## INSTRUCTIONS FOR THE TASK
What lines of the data hold the string "adhd"? Pull each one out.

== Segment start ==

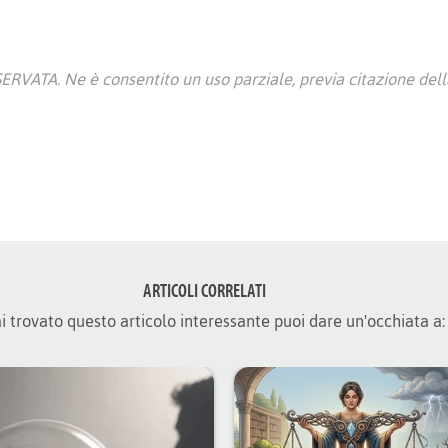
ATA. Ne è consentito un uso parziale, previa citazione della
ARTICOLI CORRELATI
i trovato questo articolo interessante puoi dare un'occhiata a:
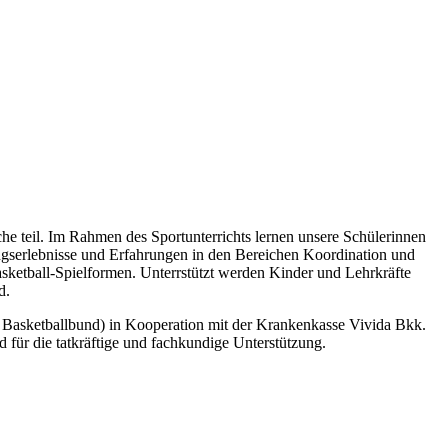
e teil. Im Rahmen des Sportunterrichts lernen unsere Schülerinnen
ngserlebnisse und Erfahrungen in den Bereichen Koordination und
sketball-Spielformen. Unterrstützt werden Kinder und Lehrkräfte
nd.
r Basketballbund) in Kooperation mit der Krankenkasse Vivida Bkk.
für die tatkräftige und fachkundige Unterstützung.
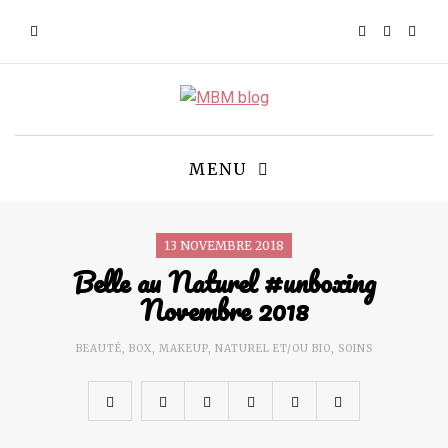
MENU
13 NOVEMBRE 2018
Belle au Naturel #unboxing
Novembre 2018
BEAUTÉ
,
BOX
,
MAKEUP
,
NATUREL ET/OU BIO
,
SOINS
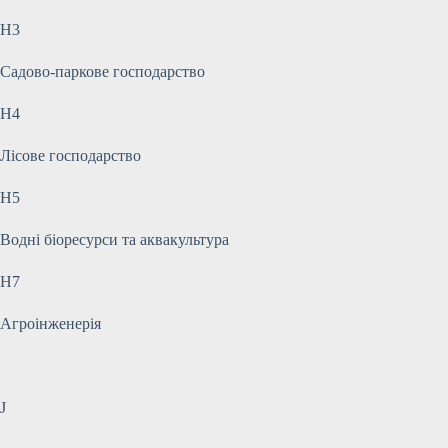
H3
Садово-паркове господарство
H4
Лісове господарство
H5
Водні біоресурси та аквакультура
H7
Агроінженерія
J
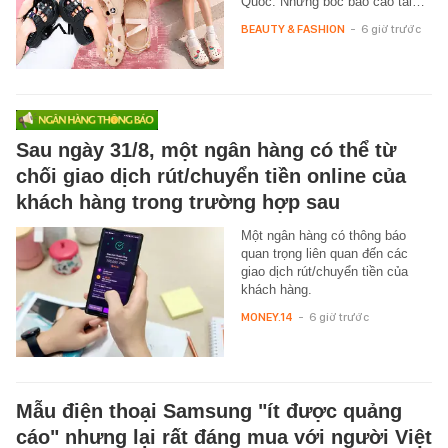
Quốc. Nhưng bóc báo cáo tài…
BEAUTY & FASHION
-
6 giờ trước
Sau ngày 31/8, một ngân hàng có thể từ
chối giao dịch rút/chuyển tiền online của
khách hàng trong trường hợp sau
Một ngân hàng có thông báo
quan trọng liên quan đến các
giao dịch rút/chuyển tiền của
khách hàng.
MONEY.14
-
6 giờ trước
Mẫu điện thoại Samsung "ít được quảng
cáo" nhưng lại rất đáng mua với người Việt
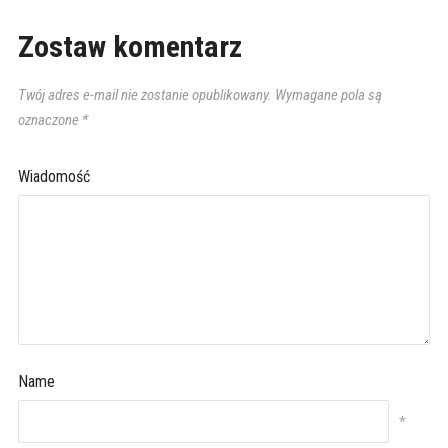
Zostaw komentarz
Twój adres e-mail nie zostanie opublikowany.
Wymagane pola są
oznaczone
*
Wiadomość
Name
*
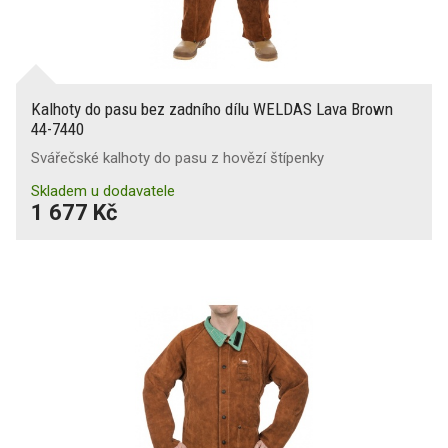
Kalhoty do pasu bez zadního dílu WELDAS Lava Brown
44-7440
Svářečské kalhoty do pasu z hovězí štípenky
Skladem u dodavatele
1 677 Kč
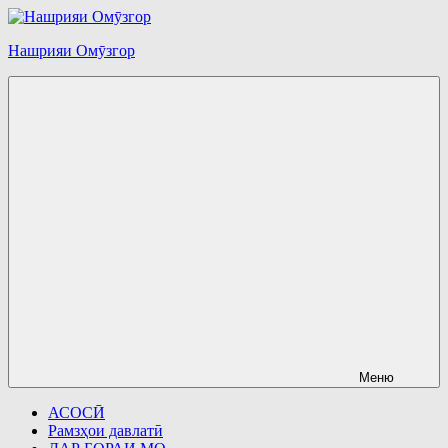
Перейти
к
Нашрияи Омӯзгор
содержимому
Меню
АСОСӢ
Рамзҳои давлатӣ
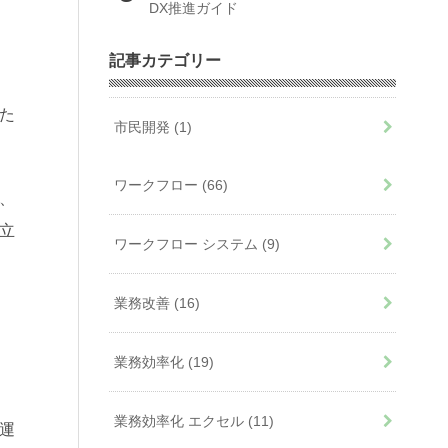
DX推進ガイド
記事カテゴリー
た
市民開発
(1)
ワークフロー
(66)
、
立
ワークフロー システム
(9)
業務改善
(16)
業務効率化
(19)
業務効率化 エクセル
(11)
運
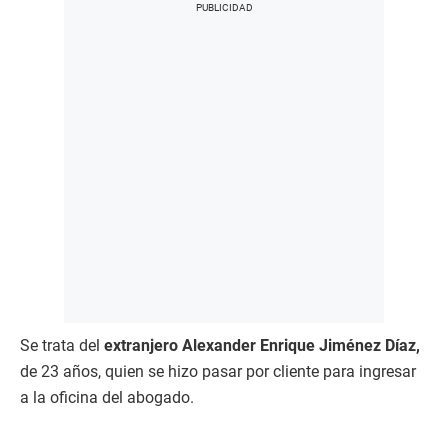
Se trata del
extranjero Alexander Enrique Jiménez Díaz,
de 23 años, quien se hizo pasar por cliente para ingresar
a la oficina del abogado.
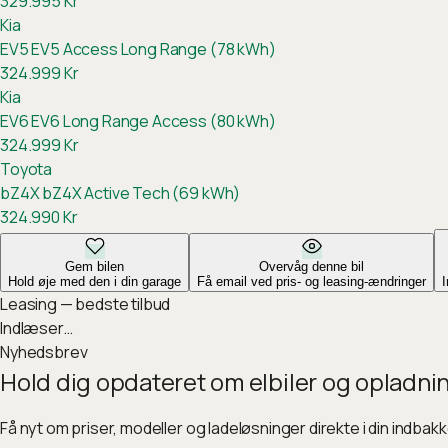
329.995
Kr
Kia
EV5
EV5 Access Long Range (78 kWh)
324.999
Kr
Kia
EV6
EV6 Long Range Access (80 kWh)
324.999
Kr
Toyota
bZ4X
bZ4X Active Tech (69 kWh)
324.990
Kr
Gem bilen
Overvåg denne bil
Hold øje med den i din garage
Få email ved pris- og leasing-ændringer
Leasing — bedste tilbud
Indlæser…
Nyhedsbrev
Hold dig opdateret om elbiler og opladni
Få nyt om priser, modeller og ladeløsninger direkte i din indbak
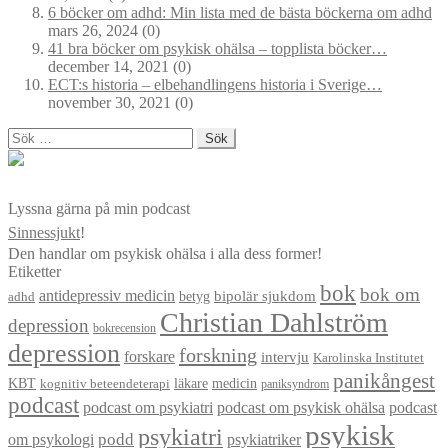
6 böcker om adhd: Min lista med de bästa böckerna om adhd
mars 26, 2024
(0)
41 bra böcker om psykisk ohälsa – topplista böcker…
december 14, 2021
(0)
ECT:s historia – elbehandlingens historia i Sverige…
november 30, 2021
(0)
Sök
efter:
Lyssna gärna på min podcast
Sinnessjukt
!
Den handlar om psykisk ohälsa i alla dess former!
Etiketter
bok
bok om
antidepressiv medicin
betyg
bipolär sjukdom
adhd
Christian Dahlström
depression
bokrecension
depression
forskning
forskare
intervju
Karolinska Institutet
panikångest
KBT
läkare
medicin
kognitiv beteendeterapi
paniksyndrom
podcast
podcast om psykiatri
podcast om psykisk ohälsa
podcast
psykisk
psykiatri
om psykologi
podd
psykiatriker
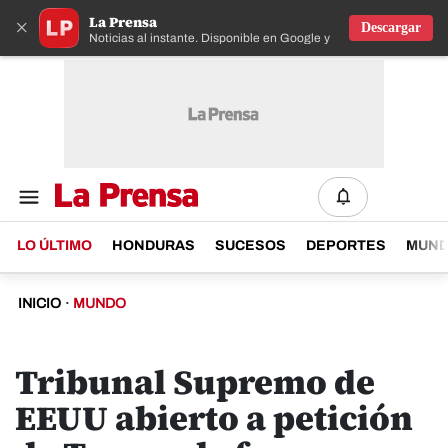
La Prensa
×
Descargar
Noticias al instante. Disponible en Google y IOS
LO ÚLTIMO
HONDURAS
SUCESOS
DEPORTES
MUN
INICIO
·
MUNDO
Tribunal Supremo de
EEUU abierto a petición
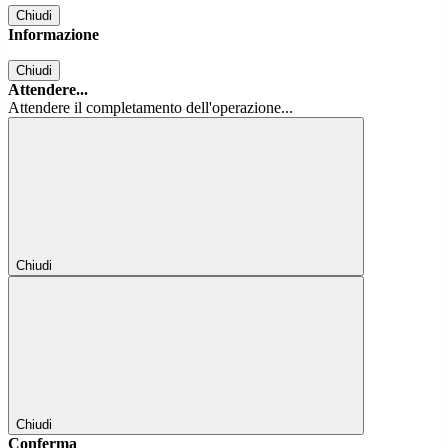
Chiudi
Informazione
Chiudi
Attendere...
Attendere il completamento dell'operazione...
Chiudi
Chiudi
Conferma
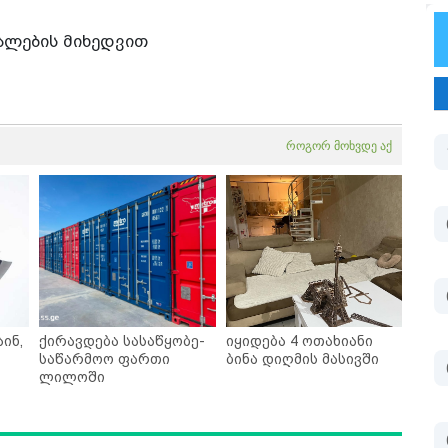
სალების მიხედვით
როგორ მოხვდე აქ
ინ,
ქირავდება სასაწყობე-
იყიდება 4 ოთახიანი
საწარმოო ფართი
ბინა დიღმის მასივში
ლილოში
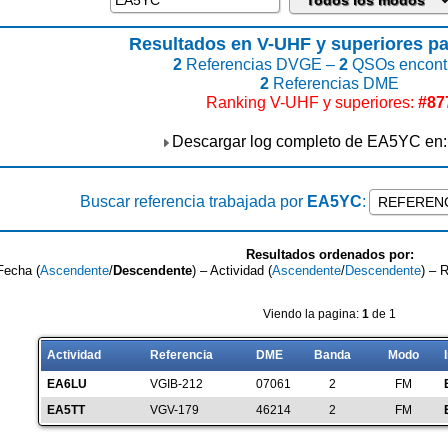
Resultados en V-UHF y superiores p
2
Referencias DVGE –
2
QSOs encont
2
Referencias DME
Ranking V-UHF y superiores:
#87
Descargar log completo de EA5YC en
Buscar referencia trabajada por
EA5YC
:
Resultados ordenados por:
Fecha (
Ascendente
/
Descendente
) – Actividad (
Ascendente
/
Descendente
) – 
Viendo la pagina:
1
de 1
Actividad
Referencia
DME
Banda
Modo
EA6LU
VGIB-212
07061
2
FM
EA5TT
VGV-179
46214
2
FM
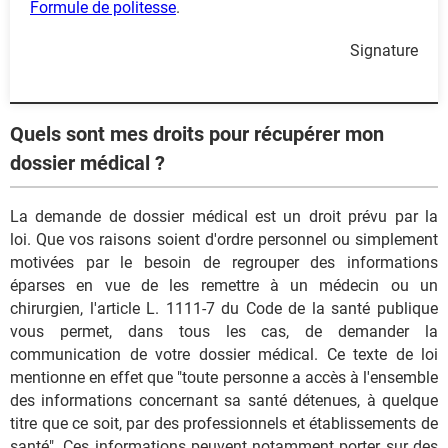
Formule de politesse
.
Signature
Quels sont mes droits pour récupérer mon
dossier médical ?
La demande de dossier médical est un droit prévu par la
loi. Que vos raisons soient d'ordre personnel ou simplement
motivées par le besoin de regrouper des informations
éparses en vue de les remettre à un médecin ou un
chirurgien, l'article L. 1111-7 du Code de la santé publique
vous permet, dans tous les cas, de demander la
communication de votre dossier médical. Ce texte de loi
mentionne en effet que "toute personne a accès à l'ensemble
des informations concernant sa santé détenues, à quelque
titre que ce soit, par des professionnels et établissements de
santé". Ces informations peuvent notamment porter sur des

== Segment end ==

## RESULT OF THIS TASK
6 böcker om adhd: Min lista med de bästa böckerna om adhd
adhd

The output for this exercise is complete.